DATA RECORDS -

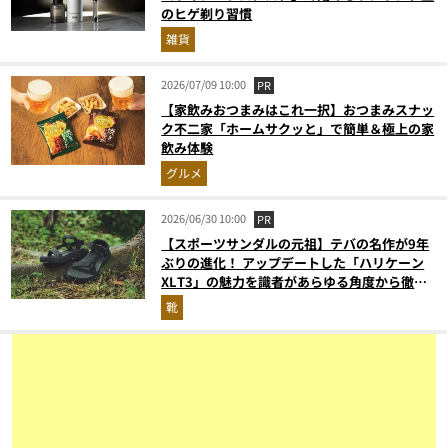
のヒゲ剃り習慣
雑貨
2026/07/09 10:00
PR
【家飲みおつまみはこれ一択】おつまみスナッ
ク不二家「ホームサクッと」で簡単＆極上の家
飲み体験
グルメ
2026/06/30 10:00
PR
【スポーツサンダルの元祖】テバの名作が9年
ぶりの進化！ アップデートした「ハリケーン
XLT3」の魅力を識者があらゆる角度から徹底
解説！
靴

--

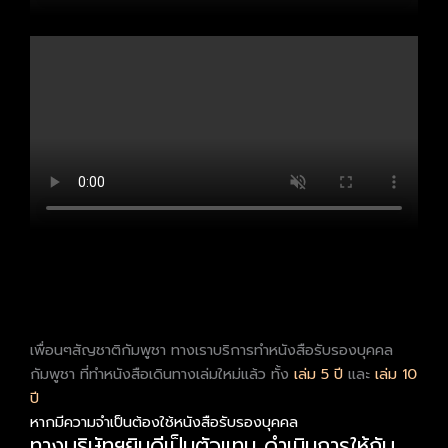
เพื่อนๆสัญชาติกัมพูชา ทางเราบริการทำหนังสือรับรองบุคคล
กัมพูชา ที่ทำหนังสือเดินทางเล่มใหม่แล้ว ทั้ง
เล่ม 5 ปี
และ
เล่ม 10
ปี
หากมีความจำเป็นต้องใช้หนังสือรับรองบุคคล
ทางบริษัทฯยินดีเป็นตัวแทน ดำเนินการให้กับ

ACTIVITY - Show every line from the listing above in which the string "บรองบ" appears.

SOLVED EXERCISE -
เพื่อนๆสัญชาติกัมพูชา ทางเราบริการทำหนังสือรับรองบุคคล
หากมีความจำเป็นต้องใช้หนังสือรับรองบุคคล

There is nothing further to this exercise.